GOAL OF THE EXERCISE. Keep only the lines of the material below that contain the word "national". Copy those lines.

TASK DATA.
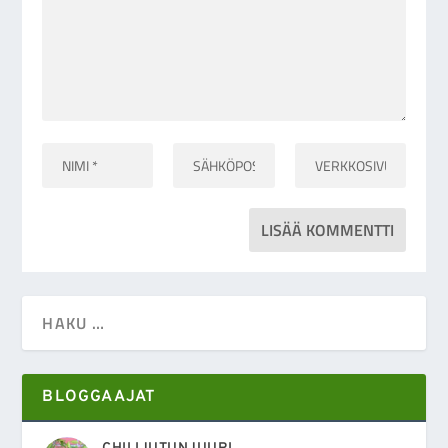
BLOGGAAJAT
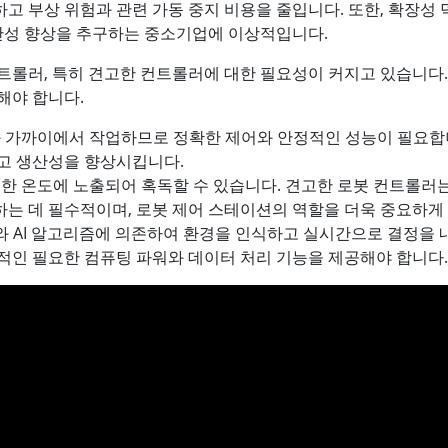
고 부상 위험과 관련 가동 중지 비용을 줄입니다. 또한, 확장성 
생산성 향상을 추구하는 중소기업에 이상적입니다.
트롤러, 특히 견고한 컨트롤러에 대한 필요성이 커지고 있습니다
해야 합니다.
 가까이에서 작업하므로 정확한 제어와 안정적인 성능이 필요합
고 생산성을 향상시킵니다.
 극한 온도에 노출되어 혹독할 수 있습니다. 견고한 로봇 컨트롤러
는 데 필수적이며, 로봇 제어 스테이션의 역할을 더욱 중요하게
 AI 알고리즘에 의존하여 환경을 인식하고 실시간으로 결정을 
적인 필요한 컴퓨팅 파워와 데이터 처리 기능을 제공해야 합니다.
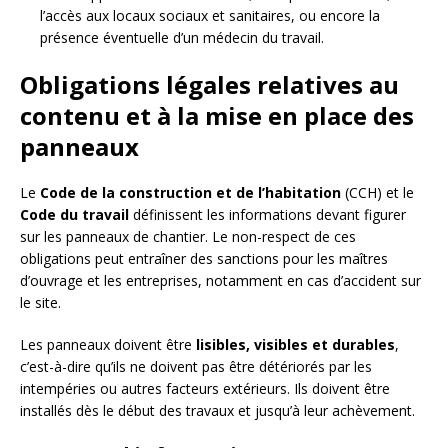
l’accès aux locaux sociaux et sanitaires, ou encore la
présence éventuelle d’un médecin du travail.
Obligations légales relatives au
contenu et à la mise en place des
panneaux
Le
Code de la construction et de l’habitation
(CCH) et le
Code du travail
définissent les informations devant figurer
sur les panneaux de chantier. Le non-respect de ces
obligations peut entraîner des sanctions pour les maîtres
d’ouvrage et les entreprises, notamment en cas d’accident sur
le site.
Les panneaux doivent être
lisibles, visibles et durables
,
c’est-à-dire qu’ils ne doivent pas être détériorés par les
intempéries ou autres facteurs extérieurs. Ils doivent être
installés dès le début des travaux et jusqu’à leur achèvement.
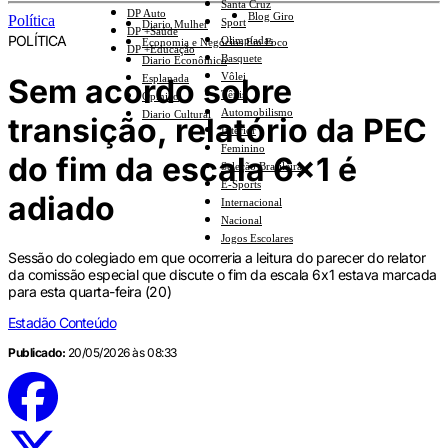
Santa Cruz
DP Auto
Blog Giro
Política
Sport
Diario Mulher
DP +Saúde
POLÍTICA
Olimpíadas
Economia e Negócios Em Foco
DP +Educação
Basquete
Diario Econômico
Vôlei
Sem acordo sobre
Esplanada
Tênis
Opinião
Automobilismo
Diario Cultural
transição, relatório da PEC
Interior
Feminino
do fim da escala 6x1 é
Seleção Brasileira
E-Sports
adiado
Internacional
Nacional
Jogos Escolares
Sessão do colegiado em que ocorreria a leitura do parecer do relator
da comissão especial que discute o fim da escala 6x1 estava marcada
para esta quarta-feira (20)
Estadão Conteúdo
Publicado:
20/05/2026 às 08:33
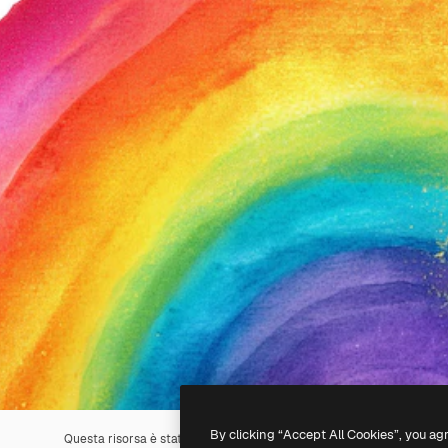
By clicking “Accept All Cookies”, you ag
Questa risorsa è stata generata con l'
IA
. Creane una tua utilizzando 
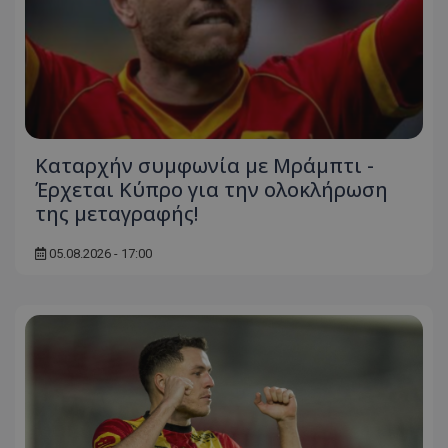
Καταρχήν συμφωνία με Μράμπτι -
Έρχεται Κύπρο για την ολοκλήρωση
της μεταγραφής!
05.08.2026 - 17:00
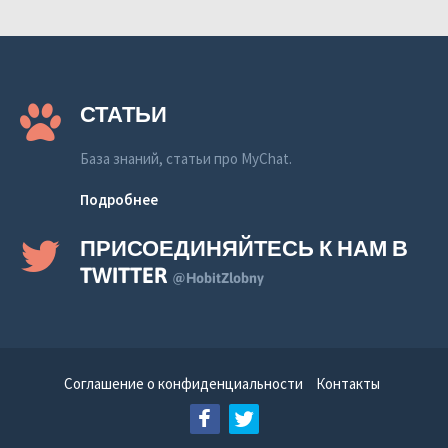
СТАТЬИ
База знаний, статьи про MyChat.
Подробнее
ПРИСОЕДИНЯЙТЕСЬ К НАМ В
TWITTER
@HobitZlobny
Соглашение о конфиденциальности
Контакты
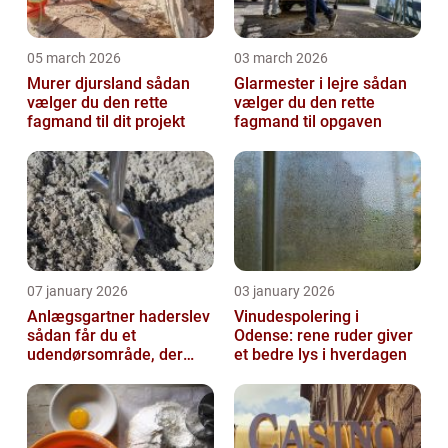
05 march 2026
03 march 2026
Murer djursland sådan
Glarmester i lejre sådan
vælger du den rette
vælger du den rette
fagmand til dit projekt
fagmand til opgaven
07 january 2026
03 january 2026
Anlægsgartner haderslev
Vinudespolering i
sådan får du et
Odense: rene ruder giver
udendørsområde, der
et bedre lys i hverdagen
holder i mange år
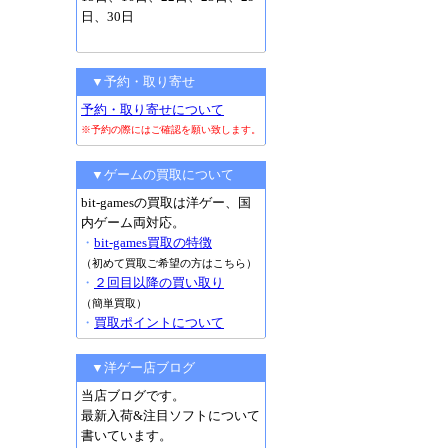
日、30日
▼予約・取り寄せ
予約・取り寄せについて
※予約の際にはご確認を願い致します。
▼ゲームの買取について
bit-gamesの買取は洋ゲー、国
内ゲーム両対応。
・
bit-games買取の特徴
（初めて買取ご希望の方はこちら）
・
２回目以降の買い取り
（簡単買取）
・
買取ポイントについて
▼洋ゲー店ブログ
当店ブログです。
最新入荷&注目ソフトについて
書いています。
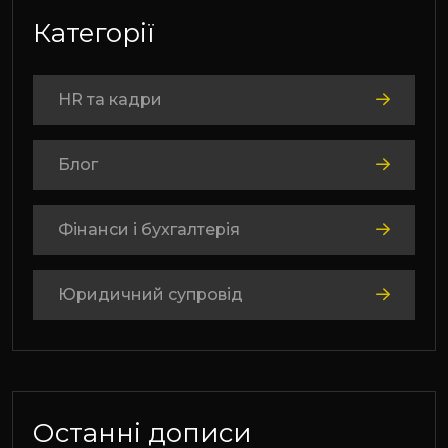
Категорії
HR та кадри
Блог
Фінанси і бухгалтерія
Юридичний супровід
Останні дописи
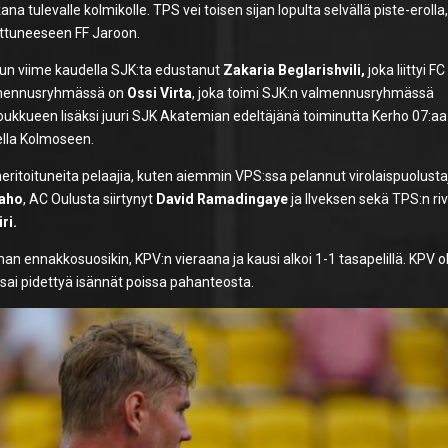
na tulevalle kolmikolle. TPS vei toisen sijan lopulta selvällä piste-erolla,
oittuneeseen FF Jaroon.
uun viime kaudella SJK:ta edustanut
Zakaria Beglarishvili,
joka liittyi FC
valmennusryhmässä on
Ossi Virta
, joka toimi SJK:n valmennusryhmässä
ukkueen lisäksi juuri SJK Akatemian edeltäjänä toiminutta Kerho 07:aa
ella Kolmoseen.
meritoituneita pelaajia, kuten aiemmin VPS:ssa pelannut virolaispuolusta
iaho
, AC Oulusta siirtynyt
David Ramadingaye
ja Ilveksen sekä TPS:n ri
ri.
n ennakkosuosikin, KPV:n vieraana ja kausi alkoi 1-1 tasapelillä. KPV ol
sai pidettyä isännät poissa pahanteosta.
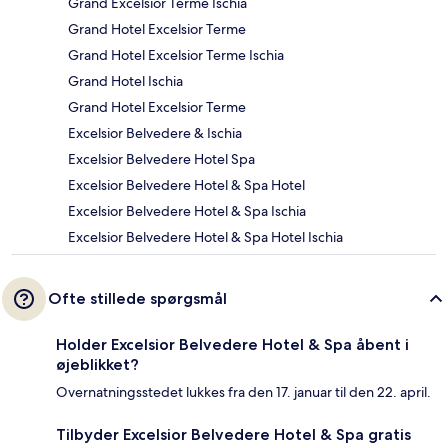
Grand Excelsior Terme Ischia
Grand Hotel Excelsior Terme
Grand Hotel Excelsior Terme Ischia
Grand Hotel Ischia
Grand Hotel Excelsior Terme
Excelsior Belvedere & Ischia
Excelsior Belvedere Hotel Spa
Excelsior Belvedere Hotel & Spa Hotel
Excelsior Belvedere Hotel & Spa Ischia
Excelsior Belvedere Hotel & Spa Hotel Ischia
Ofte stillede spørgsmål
Holder Excelsior Belvedere Hotel & Spa åbent i
øjeblikket?
Overnatningsstedet lukkes fra den 17. januar til den 22. april.
Tilbyder Excelsior Belvedere Hotel & Spa gratis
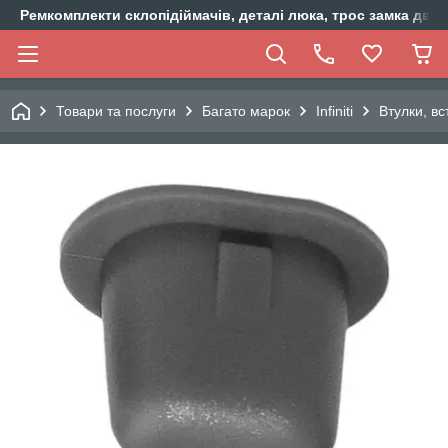
Ремкомплекти склопідіймачів, деталі люка, трос замка двер
Товари та послуги
Багато марок
Infiniti
Втулки, вс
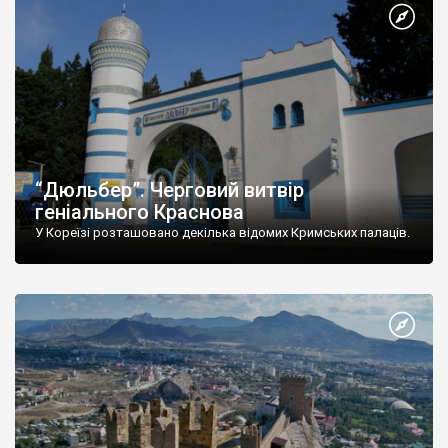
“Дюльбер”. Черговий витвір
геніального Краснова
У Кореїзі розташовано декілька відомих Кримських палаців.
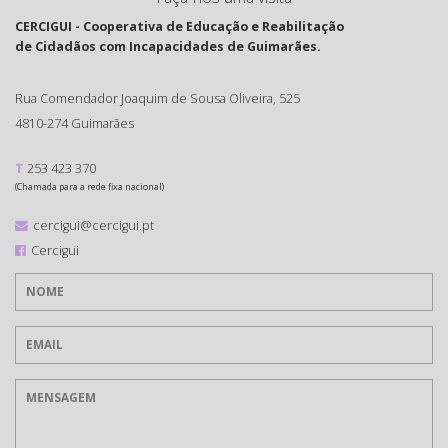
CERCIGUI - Cooperativa de Educação e Reabilitação
de Cidadãos com Incapacidades de Guimarães.
Rua Comendador Joaquim de Sousa Oliveira, 525
4810-274 Guimarães
T
253 423 370
(Chamada para a rede fixa nacional)
cercigui@cercigui.pt
Cercigui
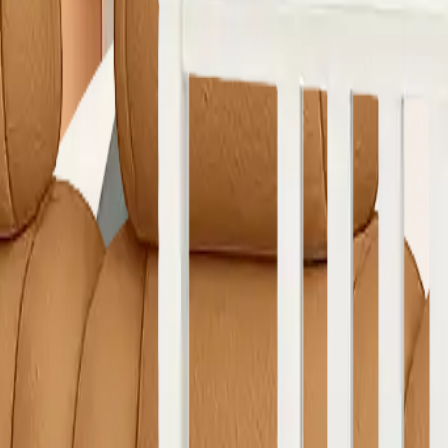
e Yıkama
Çamaşırhane
Yerinde Halı Yıkama
Araç Koltuk Yıkama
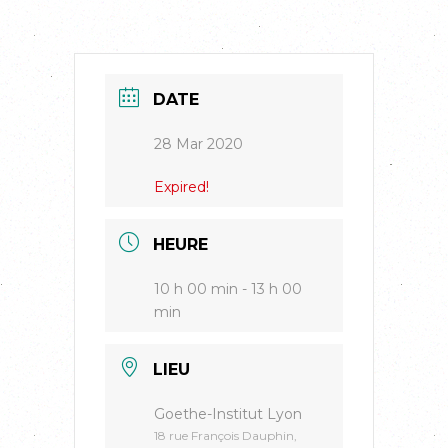
DATE
28 Mar 2020
Expired!
HEURE
10 h 00 min - 13 h 00
min
LIEU
Goethe-Institut Lyon
18 rue François Dauphin,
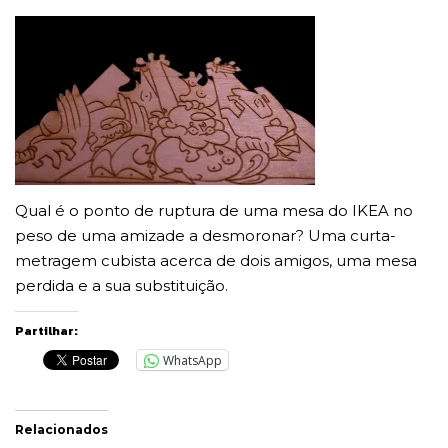
Qual é o ponto de ruptura de uma mesa do IKEA no
peso de uma amizade a desmoronar? Uma curta-
metragem cubista acerca de dois amigos, uma mesa
perdida e a sua substituição.
Partilhar:
WhatsApp
Relacionados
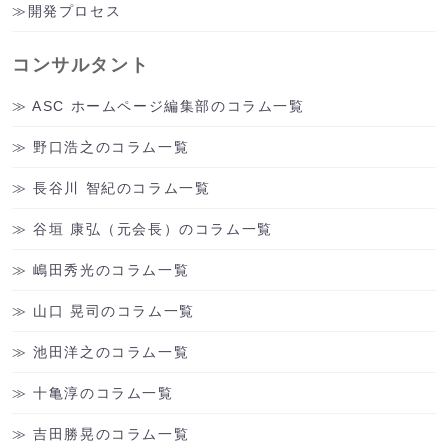
開発プロセス
コンサルタント
ASC ホームページ編集部のコラム一覧
野口浩之のコラム一覧
長谷川 智紀のコラム一覧
谷垣 康弘（元会長）のコラム一覧
嶋田秀光のコラム一覧
山口 晃司のコラム一覧
池田洋之のコラム一覧
十亀淳のコラム一覧
吉田勝晃のコラム一覧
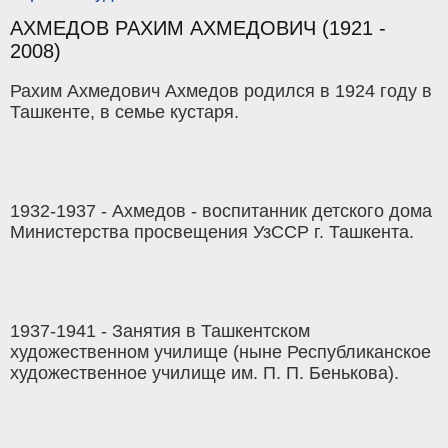
АХМЕДОВ РАХИМ АХМЕДОВИЧ (1921 -
2008)
Рахим Ахмедович Ахмедов родился в 1924 году в
Ташкенте, в семье кустаря.
1932-1937 - Ахмедов - воспитанник детского дома
Министерства просвещения УзССР г. Ташкента.
1937-1941 - Занятия в Ташкентском
художественном училище (ныне Республиканское
художественное училище им. П. П. Бенькова).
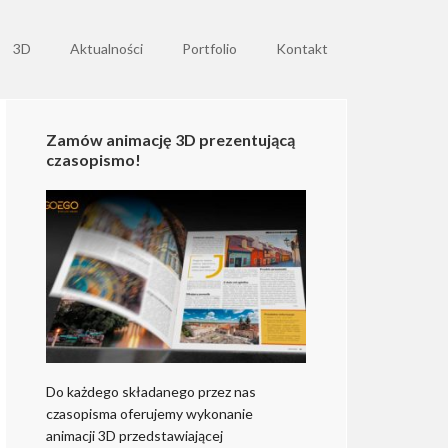
3D
Aktualności
Portfolio
Kontakt
Zamów animację 3D prezentującą
czasopismo!
Do każdego składanego przez nas
czasopisma oferujemy wykonanie
animacji 3D przedstawiającej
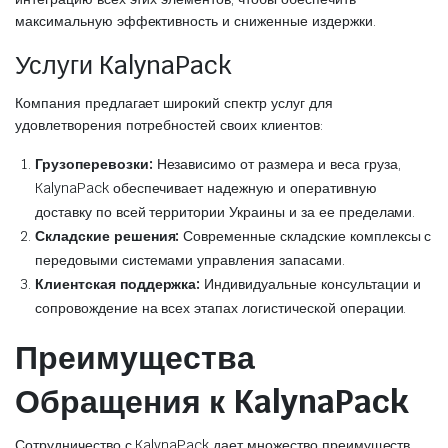
максимальную эффективность и сниженные издержки.
Услуги KalynaPack
Компания предлагает широкий спектр услуг для
удовлетворения потребностей своих клиентов:
Грузоперевозки:
Независимо от размера и веса груза,
KalynaPack обеспечивает надежную и оперативную
доставку по всей территории Украины и за ее пределами.
Складские решения:
Современные складские комплексы с
передовыми системами управления запасами.
Клиентская поддержка:
Индивидуальные консультации и
сопровождение на всех этапах логистической операции.
Преимущества
Обращения к KalynaPack
Сотрудничество с KalynaPack дает множество преимуществ,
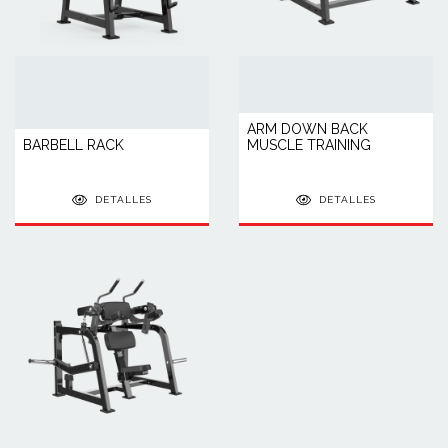
ARM DOWN BACK
BARBELL RACK
MUSCLE TRAINING
DETALLES
DETALLES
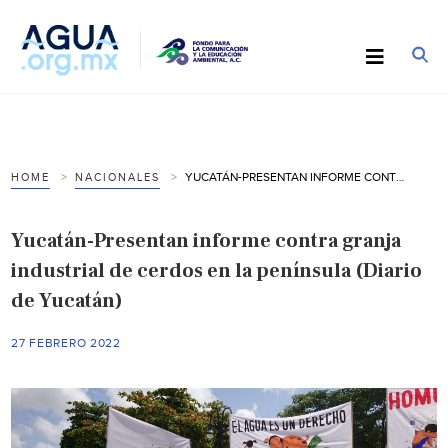
YUCATÁN-PRESENTAN INFORME CONTRA GRANJA INDUSTRIAL DE CERDOS EN LA PENÍNSULA (DIARIO DE YUCATÁN)
HOME
NACIONALES
Yucatán-Presentan informe contra granja
industrial de cerdos en la península (Diario
de Yucatán)
27 FEBRERO 2022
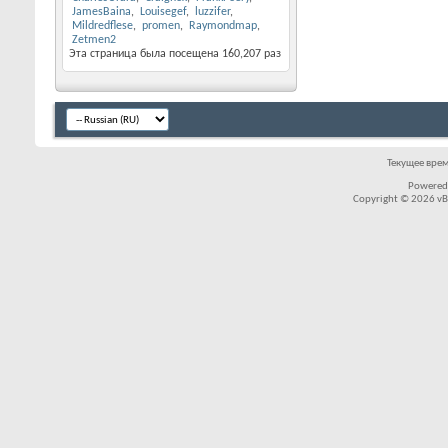
JamesBaina
Louisegef
luzzifer
Mildredflese
promen
Raymondmap
Zetmen2
Эта страница была посещена
160,207
раз
Текущее вре
Powered
Copyright © 2026 vBul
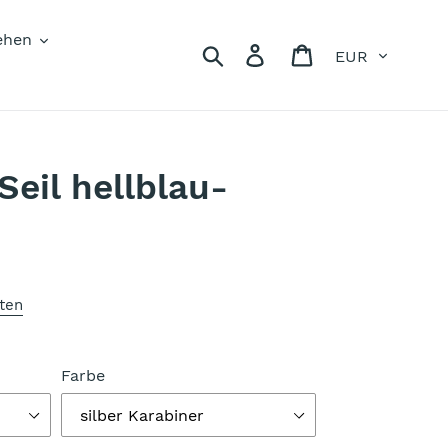
ehen
Währung
Suchen
Einloggen
Warenkorb
Seil hellblau-
ten
Farbe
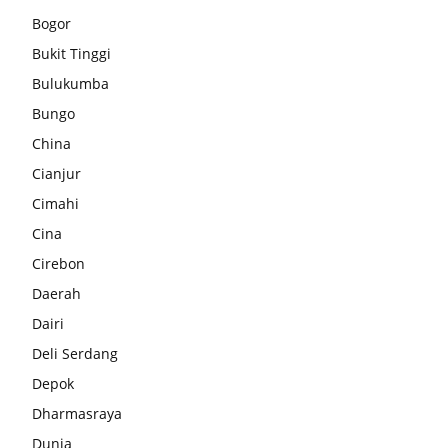
Bogor
Bukit Tinggi
Bulukumba
Bungo
China
Cianjur
Cimahi
Cina
Cirebon
Daerah
Dairi
Deli Serdang
Depok
Dharmasraya
Dunia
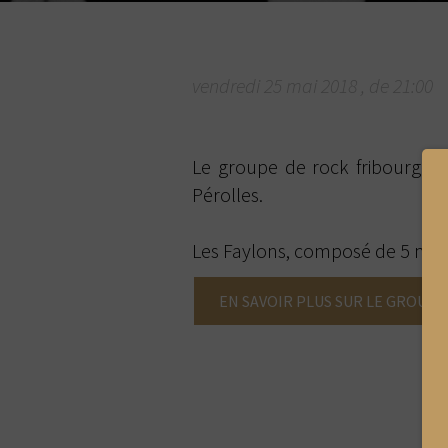
vendredi
25
mai
2018
, de
21:00
Le groupe de rock fribourgeoi
Pérolles.
Les Faylons, composé de 5 mem
EN SAVOIR PLUS SUR LE GROUPE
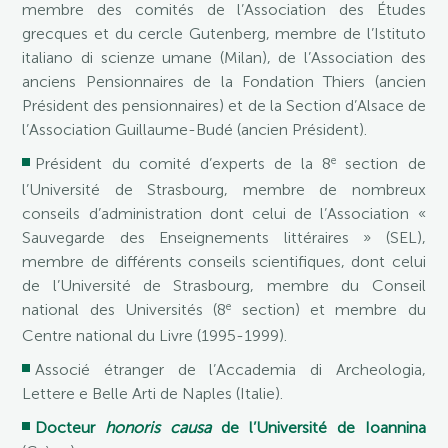
membre des comités de l’Association des Études
grecques et du cercle Gutenberg, membre de l’Istituto
italiano di scienze umane (Milan), de l’Association des
anciens Pensionnaires de la Fondation Thiers (ancien
Président des pensionnaires) et de la Section d’Alsace de
l’Association Guillaume-Budé (ancien Président).
e
Président du comité d’experts de la 8
section de
l’Université de Strasbourg, membre de nombreux
conseils d’administration dont celui de l’Association «
Sauvegarde des Enseignements littéraires » (SEL),
membre de différents conseils scientifiques, dont celui
de l’Université de Strasbourg, membre du Conseil
e
national des Universités (8
section) et membre du
Centre national du Livre (1995-1999).
Associé étranger de l’Accademia di Archeologia,
Lettere e Belle Arti de Naples (Italie).
Docteur
honoris causa
de l’Université de Ioannina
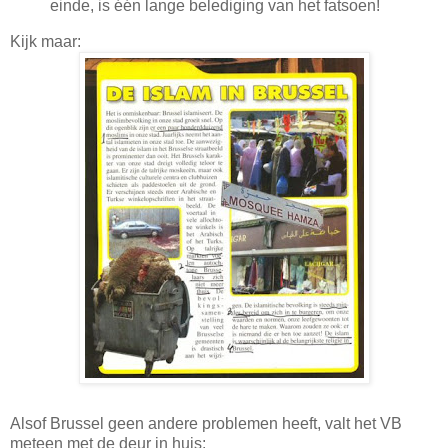
einde, is één lange belediging van het fatsoen!
Kijk maar:
Alsof Brussel geen andere problemen heeft, valt het VB
meteen met de deur in huis:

EXERCISE SOLUTION.
national des Universités (8
Centre national du Livre (1995-1999).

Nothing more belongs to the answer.